## What you have to do
The expected output is a copy of every line in the records with the string "file".

[Stored records]
· · · · · · ·

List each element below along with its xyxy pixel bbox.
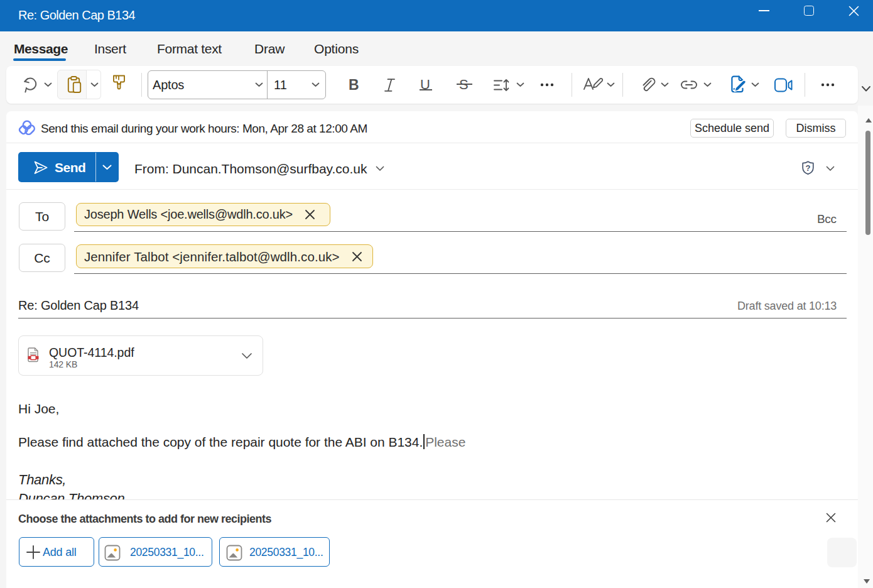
svg-text:?: ? (806, 163, 811, 173)
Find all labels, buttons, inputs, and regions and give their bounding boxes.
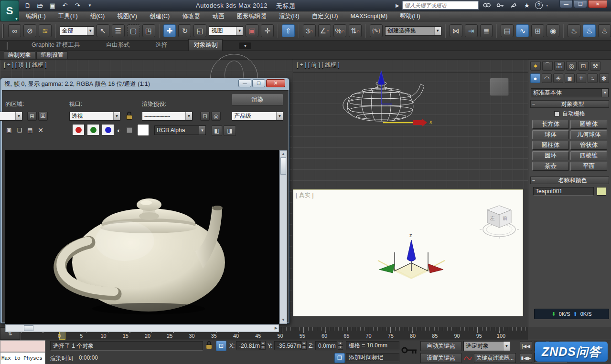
select-and-link-icon[interactable]: ∞ [8,24,21,37]
key-curve-icon[interactable] [463,354,472,363]
name-color-rollout-header[interactable]: − 名称和颜色 [530,177,609,184]
menu-item[interactable]: 图形编辑器 [237,12,267,21]
tab-display-icon[interactable]: ⊡ [578,61,589,71]
autogrid-checkbox[interactable] [554,111,559,116]
new-file-icon[interactable]: 🗋 [23,1,32,10]
render-production-icon[interactable]: ♨ [598,24,611,37]
maxscript-listener-line[interactable]: Max to Physcs ( [0,352,45,364]
edit-region-icon[interactable]: ⊞ [27,112,37,121]
clone-rfw-icon[interactable]: ❏ [15,125,24,135]
object-color-swatch[interactable] [597,187,606,196]
object-type-button[interactable]: 长方体 [532,120,569,129]
rfw-minimize-button[interactable]: — [238,79,251,87]
select-by-name-icon[interactable]: ☰ [112,24,125,37]
rfw-horizontal-scrollbar[interactable]: ▶ [5,324,279,332]
object-type-button[interactable]: 管状体 [570,141,607,150]
y-spinner[interactable]: ▲▼ [301,341,307,350]
x-spinner[interactable]: ▲▼ [260,341,266,350]
rfw-title-bar[interactable]: 视, 帧 0, 显示 gamma: 2.2, RGBA 颜色 16 位/通道 (… [0,78,289,90]
y-coordinate-field[interactable]: -35.567mm [274,341,301,350]
render-preset-dropdown[interactable]: -------------------▼ [142,112,193,121]
geometry-category-dropdown[interactable]: 标准基本体▼ [531,88,609,97]
schematic-view-icon[interactable]: ⊞ [531,24,544,37]
open-file-icon[interactable]: 🗁 [35,1,45,10]
red-channel-icon[interactable] [72,124,85,135]
isolate-selection-icon[interactable]: ❐ [334,353,345,363]
select-and-rotate-icon[interactable]: ↻ [178,24,191,37]
clear-image-icon[interactable]: ✕ [36,125,45,135]
key-filters-button[interactable]: 关键点过滤器... [474,353,516,363]
mono-channel-icon[interactable]: ◐ [117,127,121,134]
rfw-viewport-dropdown[interactable]: 透视▼ [69,112,120,121]
application-menu-button[interactable]: S▼ [0,0,19,21]
rfw-vertical-scrollbar[interactable]: ▲ ▼ [279,150,287,324]
systems-icon[interactable]: ✱ [599,73,609,83]
subscription-key-icon[interactable] [495,1,505,10]
mirror-icon[interactable]: ⋈ [450,24,462,37]
help-dropdown-icon[interactable]: ▼ [546,4,549,7]
percent-snap-icon[interactable]: %∩ [333,24,346,37]
qat-dropdown-icon[interactable]: ▼ [85,1,95,10]
x-coordinate-field[interactable]: -20.81mm [236,341,260,350]
help-icon[interactable]: ? [535,1,543,9]
viewport-top-label[interactable]: [ + ] [ 顶 ] [ 线框 ] [4,61,47,69]
align-icon[interactable]: ⇥ [465,24,478,37]
object-type-button[interactable]: 四棱锥 [570,151,607,160]
viewport-front[interactable]: [ + ] [ 前 ] [ 线框 ] [293,60,528,188]
named-selection-set-combo[interactable]: 创建选择集▼ [385,26,441,36]
tab-selection[interactable]: 选择 [150,40,172,51]
geometry-icon[interactable]: ● [530,73,540,83]
menu-item[interactable]: 动画 [213,12,225,21]
ribbon-minimize-icon[interactable]: ▼ [239,42,251,49]
angle-snap-icon[interactable]: ∠∩ [318,24,331,37]
keyboard-override-icon[interactable]: ⇧ [282,24,295,37]
select-and-move-icon[interactable]: ✚ [163,24,176,37]
tab-utilities-icon[interactable]: ⚒ [590,61,600,71]
tab-create-icon[interactable]: ✶ [530,61,541,71]
rfw-close-button[interactable]: ✕ [266,79,285,87]
move-gizmo[interactable]: z [371,225,452,287]
viewport-front-label[interactable]: [ + ] [ 前 ] [ 线框 ] [297,61,340,69]
key-mode-icon[interactable]: ▮◀▶ [520,353,532,363]
save-image-icon[interactable]: ▣ [4,125,14,135]
select-and-scale-icon[interactable]: ◱ [193,24,206,37]
object-type-button[interactable]: 茶壶 [532,162,569,171]
use-pivot-center-icon[interactable]: ▣ [246,24,258,37]
area-to-render-dropdown[interactable]: ▼ [0,112,22,121]
tab-hierarchy-icon[interactable]: 品 [554,61,565,71]
menu-item[interactable]: 编辑(E) [26,12,46,21]
spinner-snap-icon[interactable]: ⇅∩ [349,24,362,37]
window-crossing-icon[interactable]: ◳ [142,24,155,37]
tab-graphite-modeling[interactable]: Graphite 建模工具 [27,40,85,51]
undo-icon[interactable]: ↶ [60,1,70,10]
rendered-image[interactable] [5,150,279,324]
menu-item[interactable]: 视图(V) [117,12,137,21]
object-type-rollout-header[interactable]: − 对象类型 [530,100,609,108]
print-image-icon[interactable]: ▤ [25,125,35,135]
environment-icon[interactable]: ◎ [211,112,221,121]
menu-item[interactable]: 渲染(R) [279,12,299,21]
selection-set-scope-dropdown[interactable]: 选定对象▼ [463,341,510,351]
render-quality-dropdown[interactable]: 产品级▼ [232,112,283,121]
object-type-button[interactable]: 圆柱体 [532,141,569,150]
select-object-icon[interactable]: ↖ [96,24,109,37]
auto-region-icon[interactable]: 回 [38,112,48,121]
menu-item[interactable]: 组(G) [90,12,105,21]
viewport-perspective[interactable]: [ 真实 ] z 左 前 [293,189,523,316]
background-color-swatch[interactable] [137,124,149,136]
menu-item[interactable]: 修改器 [182,12,200,21]
teapot-wireframe[interactable]: x [333,71,435,127]
ribbon-grip[interactable] [7,42,9,50]
tab-motion-icon[interactable]: ◎ [566,61,577,71]
menu-item[interactable]: 创建(C) [150,12,170,21]
go-to-start-icon[interactable]: |◀◀ [520,341,532,351]
maxscript-mini-listener[interactable] [0,340,45,352]
bind-to-spacewarp-icon[interactable]: ≋ [39,24,52,37]
rfw-maximize-button[interactable]: ❐ [252,79,265,87]
favorites-star-icon[interactable]: ★ [522,1,532,10]
z-coordinate-field[interactable]: 0.0mm [315,341,337,350]
search-binoculars-icon[interactable] [482,1,492,10]
render-setup-mini-icon[interactable]: ⊡ [200,112,210,121]
select-and-manipulate-icon[interactable]: ✛ [261,24,274,37]
viewcube-front-viewport[interactable] [490,78,509,96]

· · · · · · ·

## Exercise response
new-file-icon[interactable]: 🗋 [23,1,32,10]
open-file-icon[interactable]: 🗁 [35,1,45,10]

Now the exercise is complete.